ST. GEORGE - Southern Utah residents welcomed the opportunity Thursday to speak their piece about the proposed Divine Strake explosion test.
    Person after person stepped to the microphone during the first of Gov. Jon M. Huntsman's two Divine Strake public hearings. Many of the same people derided information sessions held last week by the federal agencies behind the explosion test.

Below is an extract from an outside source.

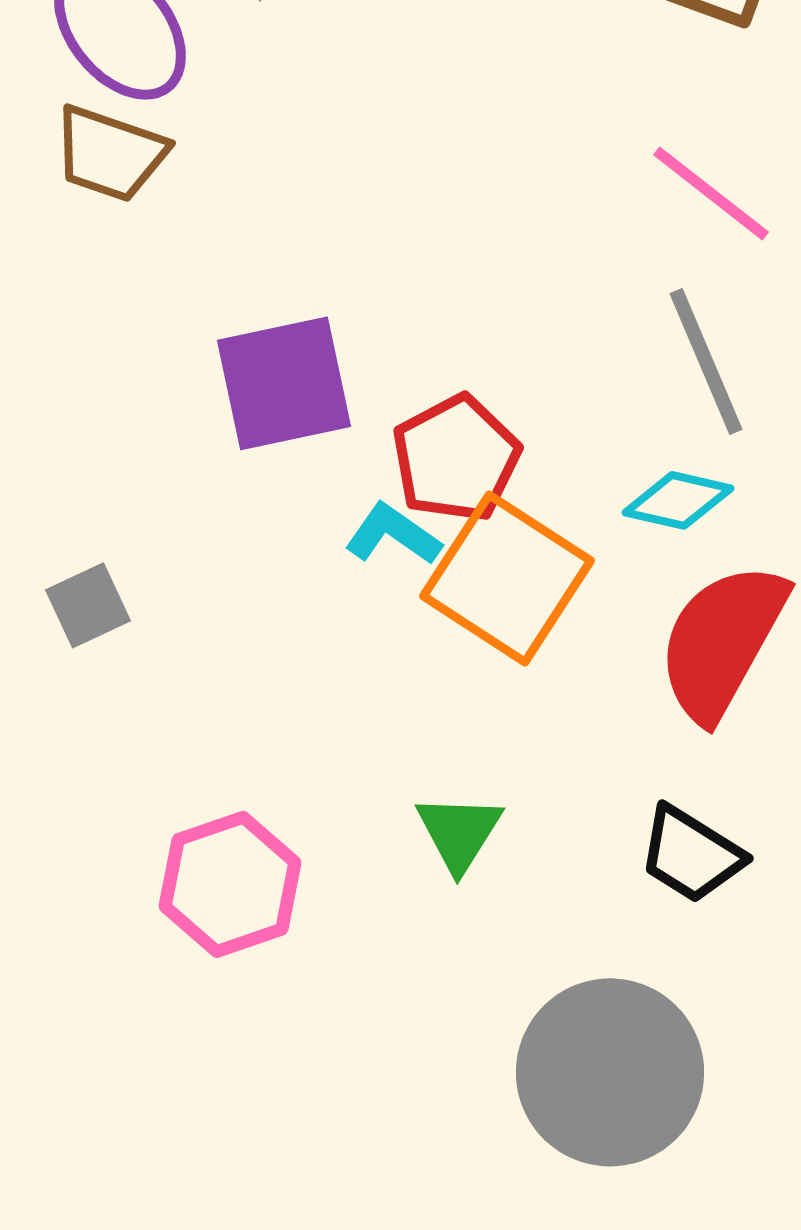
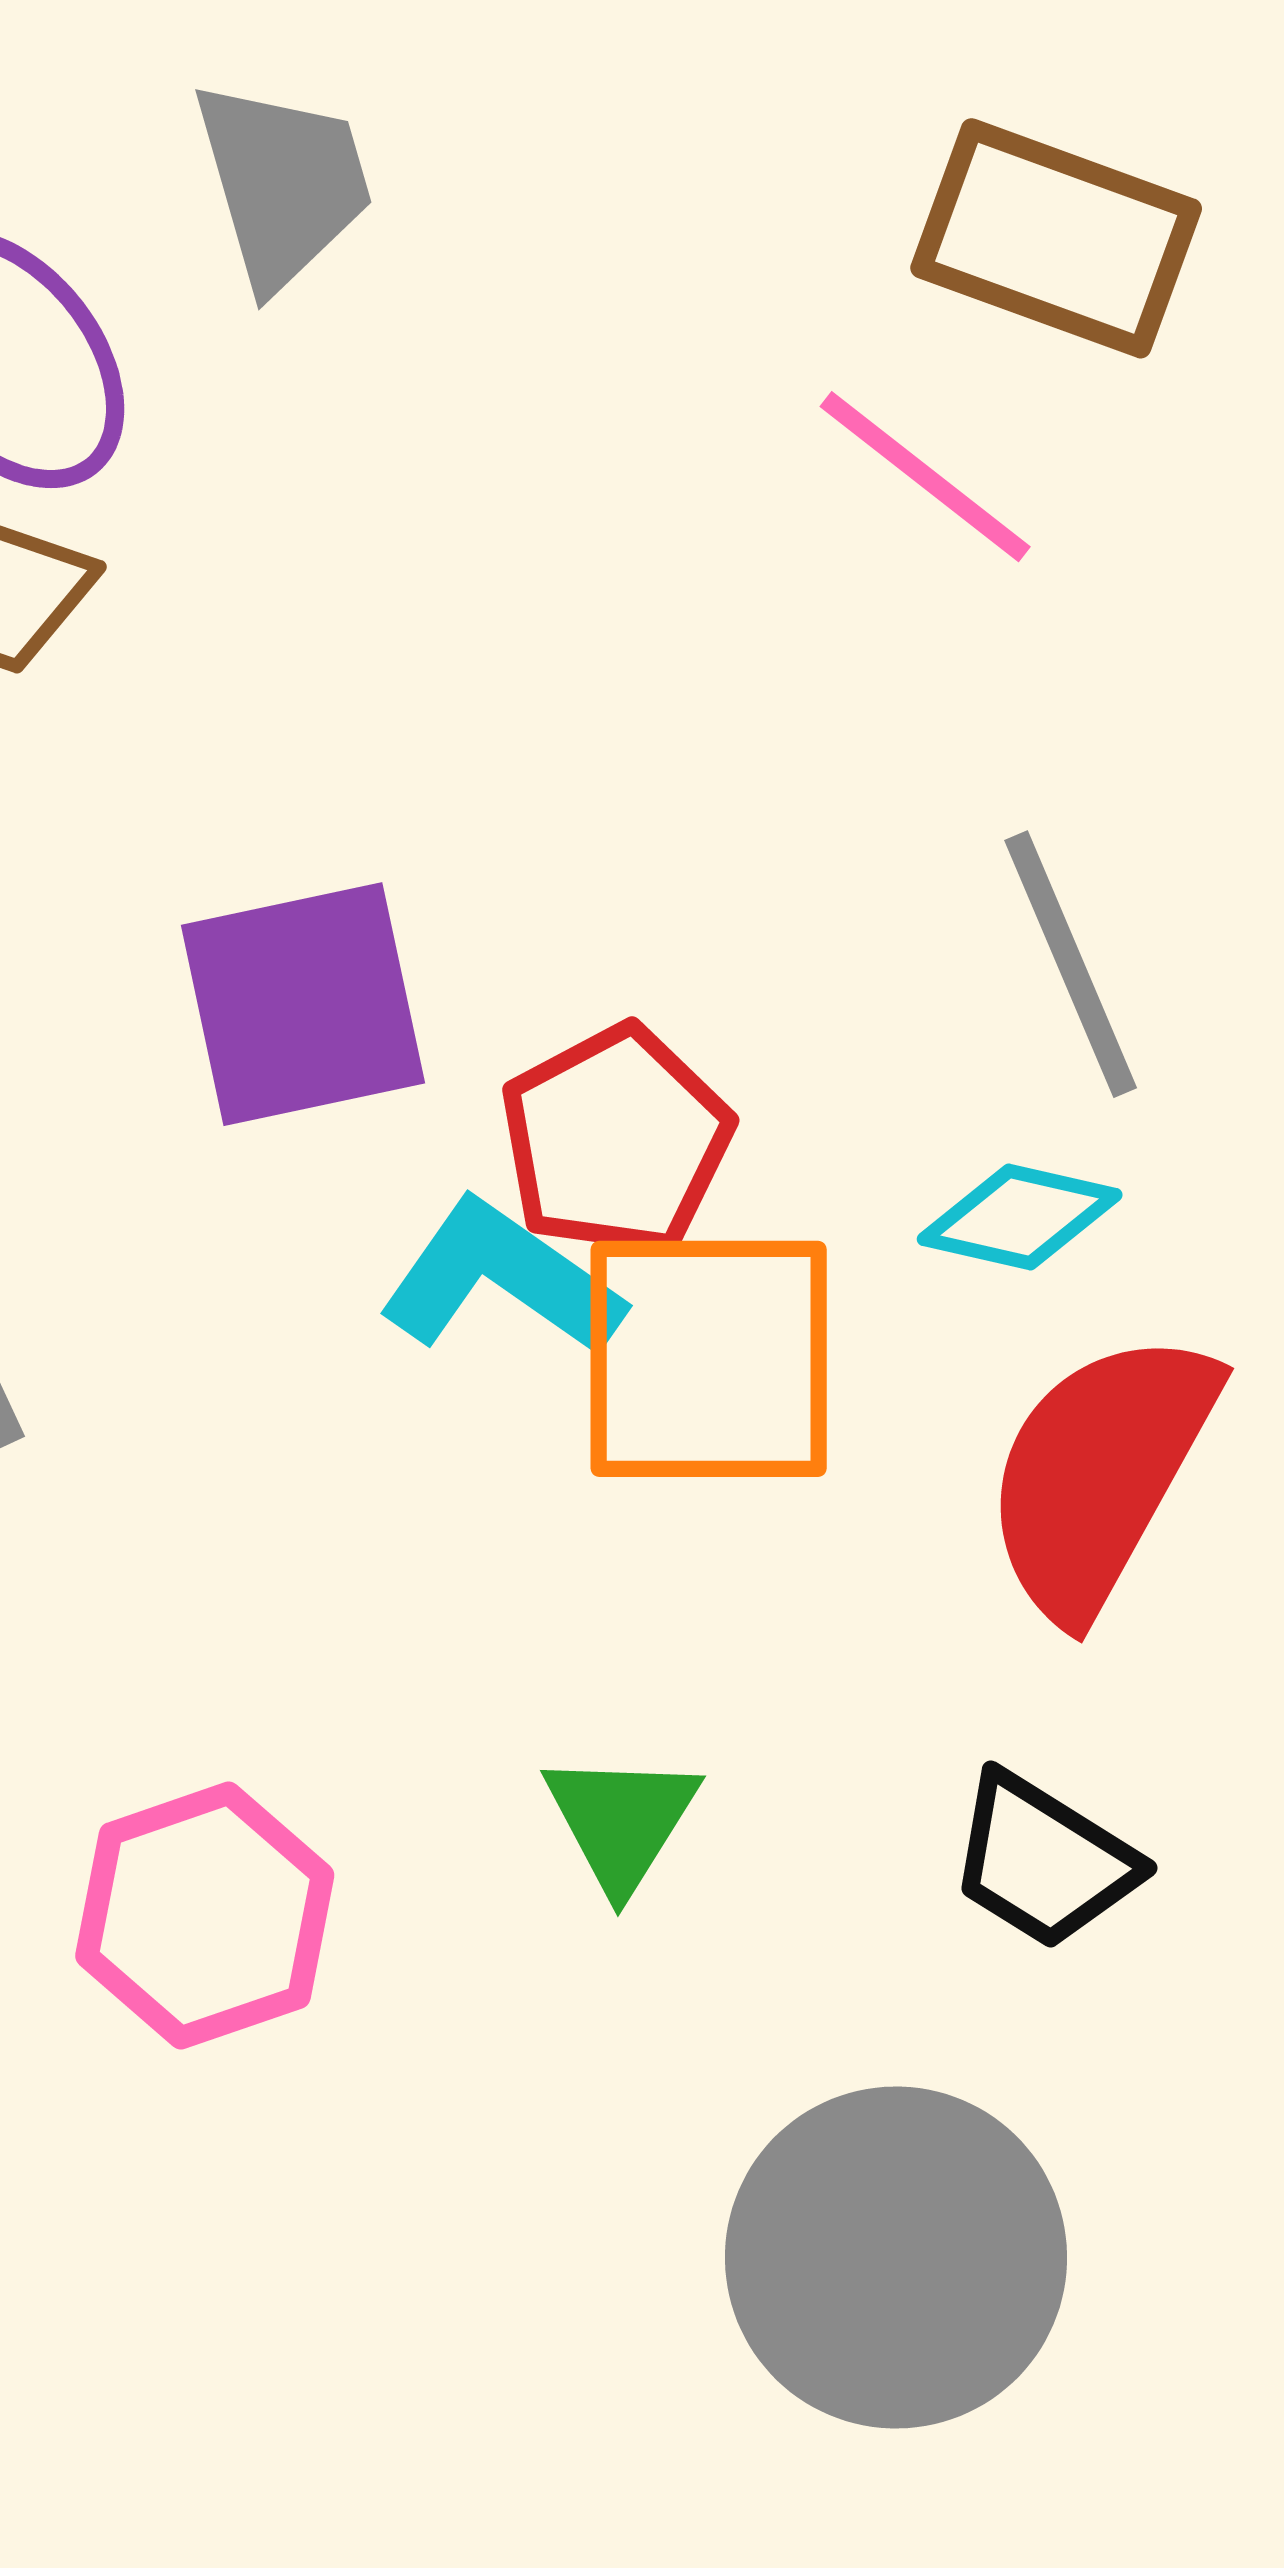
pink line: (711, 193) -> (925, 477), moved
cyan L-shape: (393, 534) -> (501, 1279), size x1.4
orange square: (507, 578) -> (709, 1359), turned -33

    Unlike the federal hearings, the governor's was not subject-limited to technical issues. The hearing was more like a political rally, where outrage, grief and frustration spilled out from about five dozen people who blame atomic testing in the 1950s at the nearby Nevada Test Site for a grim litany of illnesses and deaths. The non-nuclear Divine Strake blast also will take place at the Nevada Test Site.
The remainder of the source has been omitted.